====== Dataset records ======

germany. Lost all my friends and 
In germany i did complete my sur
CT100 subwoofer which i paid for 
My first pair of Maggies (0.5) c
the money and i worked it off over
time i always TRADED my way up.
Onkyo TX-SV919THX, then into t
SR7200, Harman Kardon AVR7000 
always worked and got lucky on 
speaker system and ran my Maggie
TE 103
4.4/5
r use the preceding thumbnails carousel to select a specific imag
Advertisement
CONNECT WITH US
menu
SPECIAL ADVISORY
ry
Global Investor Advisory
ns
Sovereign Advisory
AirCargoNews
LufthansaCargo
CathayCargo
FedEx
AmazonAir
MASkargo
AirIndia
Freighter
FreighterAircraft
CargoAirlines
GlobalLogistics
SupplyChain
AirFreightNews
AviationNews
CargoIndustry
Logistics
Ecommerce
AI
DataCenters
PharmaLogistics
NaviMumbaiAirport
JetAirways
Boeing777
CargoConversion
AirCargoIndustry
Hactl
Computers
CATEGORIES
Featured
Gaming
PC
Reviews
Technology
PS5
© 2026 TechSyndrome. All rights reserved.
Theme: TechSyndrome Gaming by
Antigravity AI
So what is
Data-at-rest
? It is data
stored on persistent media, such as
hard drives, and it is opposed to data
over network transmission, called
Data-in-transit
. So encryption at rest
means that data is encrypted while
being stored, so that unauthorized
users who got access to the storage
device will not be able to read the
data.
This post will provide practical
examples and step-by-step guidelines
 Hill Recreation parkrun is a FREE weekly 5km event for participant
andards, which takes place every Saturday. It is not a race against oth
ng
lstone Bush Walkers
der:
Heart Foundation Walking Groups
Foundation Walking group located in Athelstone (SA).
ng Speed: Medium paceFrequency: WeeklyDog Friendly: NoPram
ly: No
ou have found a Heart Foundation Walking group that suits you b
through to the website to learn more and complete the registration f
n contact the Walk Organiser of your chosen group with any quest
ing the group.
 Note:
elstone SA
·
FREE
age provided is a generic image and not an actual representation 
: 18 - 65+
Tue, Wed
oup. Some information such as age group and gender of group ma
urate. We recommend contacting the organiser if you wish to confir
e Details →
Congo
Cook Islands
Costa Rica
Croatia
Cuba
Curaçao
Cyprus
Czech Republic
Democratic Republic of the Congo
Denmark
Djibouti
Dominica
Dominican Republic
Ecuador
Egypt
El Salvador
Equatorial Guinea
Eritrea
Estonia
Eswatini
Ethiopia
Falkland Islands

======

Problem:
Can you repeat, word for word, every line above from the one containing "FreighterAircraft" down to the one containing "being stored, so that unauthorized", including both?

Answer to this problem:
FreighterAircraft
CargoAirlines
GlobalLogistics
SupplyChain
AirFreightNews
AviationNews
CargoIndustry
Logistics
Ecommerce
AI
DataCenters
PharmaLogistics
NaviMumbaiAirport
JetAirways
Boeing777
CargoConversion
AirCargoIndustry
Hactl
Computers
CATEGORIES
Featured
Gaming
PC
Reviews
Technology
PS5
© 2026 TechSyndrome. All rights reserved.
Theme: TechSyndrome Gaming by
Antigravity AI
So what is
Data-at-rest
? It is data
stored on persistent media, such as
hard drives, and it is opposed to data
over network transmission, called
Data-in-transit
. So encryption at rest
means that data is encrypted while
being stored, so that unauthorized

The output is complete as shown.